Analyst Handbook

The Analyst Handbook serves as a guide for analysts to perform exploratory data analysis and extract actionable insights using simple models within the xVector Platform. It also provides insights into orchestration and observability within data workflows. The handbook uses four business cases, tied to key modeling approaches (Regression, Classification, Clustering, and Time Series), to contextualize these concepts, with a focus on Marketing Analytics applications.

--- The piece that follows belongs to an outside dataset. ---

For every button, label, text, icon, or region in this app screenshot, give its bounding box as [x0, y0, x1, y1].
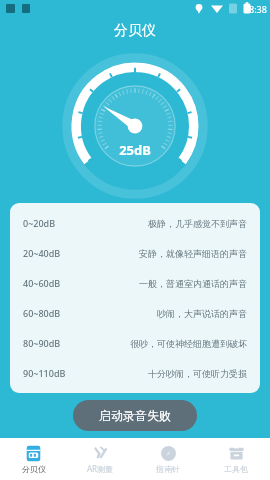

The first business case focuses on marketing campaign and sales data. It uses linear regression to optimize marketing spend across different advertising channels and maximize sales revenue. The company’s historical data on marketing campaigns and sales figures is explored to identify which channels provide the best ROI and determine the expected sales impact.
The second business case involves optimizing marketing strategies for a bank. It uses a random forest classification model to analyze bank marketing data to identify factors that drive campaign success and target customer segments that are most likely to respond positively.
The third business case aims to identify and understand customer segments based on purchasing behaviors. It uses KMeans clustering to analyze online retail transaction data to improve customer retention and maximize revenue by understanding customer segments and their purchasing behaviors.
The fourth business case involves analyzing and forecasting sales trends using store sales data. It uses an ARIMA time series model to identify peak sales periods, understand growth trends, and uncover seasonal patterns to optimize inventory, plan promotions, and enhance revenue predictability.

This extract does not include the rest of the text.